3.4. Partial Deployment of AQM
In overview, the argument in this section runs as follows: o Because the network does not and cannot always drop packets in proportion to their size, it shouldn't be given the task of making drop signals depend on packet size at all. o Transports on the other hand don't always want to make their rate response proportional to the size of dropped packets, but if they want to, they always can. The argument is similar to the end-to-end argument that says "Don't do X in the network if end systems can do X by themselves, and they want to be able to choose whether to do X anyway". Actually the following argument is stronger; in addition it says "Don't give the network task X that could be done by the end systems, if X is not deployed on all network nodes, and end systems won't be able to tell whether their network is doing X, or whether they need to do X themselves." In this case, the X in question is "making the response to congestion depend on packet size". We will now re-run this argument reviewing each step in more depth. The argument applies solely to drop, not to ECN marking. A queue drops packets for either of two reasons: a) to signal to host congestion controls that they should reduce the load and b) because there is no buffer left to store the packets.
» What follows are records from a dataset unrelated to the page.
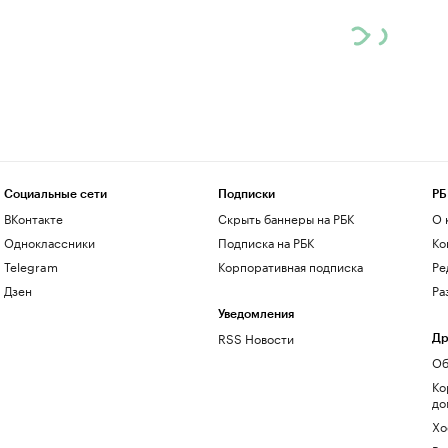
Социальные сети
Подписки
РБ
ВКонтакте
Скрыть баннеры на РБК
О 
Одноклассники
Подписка на РБК
Ко
Telegram
Корпоративная подписка
Ре
Дзен
Ра
Уведомления
RSS Новости
Др
Об
Ко
до
Хо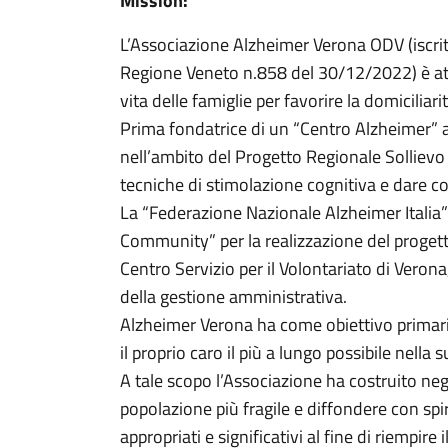
Mission:
L’Associazione Alzheimer Verona ODV (iscri
Regione Veneto n.858 del 30/12/2022) è attiv
vita delle famiglie per favorire la domiciliar
Prima fondatrice di un “Centro Alzheimer” a 
nell’ambito del Progetto Regionale Sollievo (
tecniche di stimolazione cognitiva e dare c
La “Federazione Nazionale Alzheimer Italia”
Community” per la realizzazione del progetto
Centro Servizio per il Volontariato di Verona
della gestione amministrativa.
Alzheimer Verona ha come obiettivo primario
il proprio caro il più a lungo possibile nella
A tale scopo l’Associazione ha costruito negl
popolazione più fragile e diffondere con spiri
appropriati e significativi al fine di riempir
Active queue management tries to use drops as a signal for hosts to slow down (case a) so that drops due to buffer exhaustion (case b) should not be necessary. AQM is not universally deployed in every queue in the Internet; many cheap Ethernet bridges, software firewalls, NATs on consumer devices, etc implement simple tail-drop buffers. Even if AQM were universal, it has to be able to cope with buffer exhaustion (by switching to a behaviour like tail drop), in order to cope with unresponsive or excessive transports. For these reasons networks will sometimes be dropping packets as a last resort (case b) rather than under AQM control (case a). When buffers are exhausted (case b), they don't naturally drop packets in proportion to their size. The network can only reduce the probability of dropping smaller packets if it has enough space to store them somewhere while it waits for a larger packet that it can drop. If the buffer is exhausted, it does not have this choice. Admittedly tail drop does naturally drop somewhat fewer small packets, but exactly how few depends more on the mix of sizes than
the size of the packet in question. Nonetheless, in general, if we wanted networks to do size-dependent drop, we would need universal deployment of (packet-size dependent) AQM code, which is currently unrealistic. A host transport cannot know whether any particular drop was a deliberate signal from an AQM or a sign of a queue shedding packets due to buffer exhaustion. Therefore, because the network cannot universally do size-dependent drop, it should not do it all. Whereas universality is desirable in the network, diversity is desirable between different transport-layer protocols -- some, like standards track TCP congestion control [RFC5681], may not choose to make their rate response proportionate to the size of each dropped packet, while others will (e.g., TCP-Friendly Rate Control for Small Packets (TFRC-SP) [RFC4828]).3.5. Implementation Efficiency
Biasing against large packets typically requires an extra multiply and divide in the network (see the example byte-mode drop formula in Table 1). Taking packet size into account at the transport rather than in the network ensures that neither the network nor the transport needs to do a multiply operation -- multiplication by packet size is effectively achieved as a repeated add when the transport adds to its count of marked bytes as each congestion event is fed to it. Also, the work to do the biasing is spread over many hosts, rather than concentrated in just the congested network element. These aren't principled reasons in themselves, but they are a happy consequence of the other principled reasons.4. A Survey and Critique of Past Advice
This section is informative, not normative. The original 1993 paper on RED [RED93] proposed two options for the RED active queue management algorithm: packet mode and byte mode. Packet mode measured the queue length in packets and dropped (or marked) individual packets with a probability independent of their size. Byte mode measured the queue length in bytes and marked an individual packet with probability in proportion to its size (relative to the maximum packet size). In the paper's outline of further work, it was stated that no recommendation had been made on whether the queue size should be measured in bytes or packets, but noted that the difference could be significant.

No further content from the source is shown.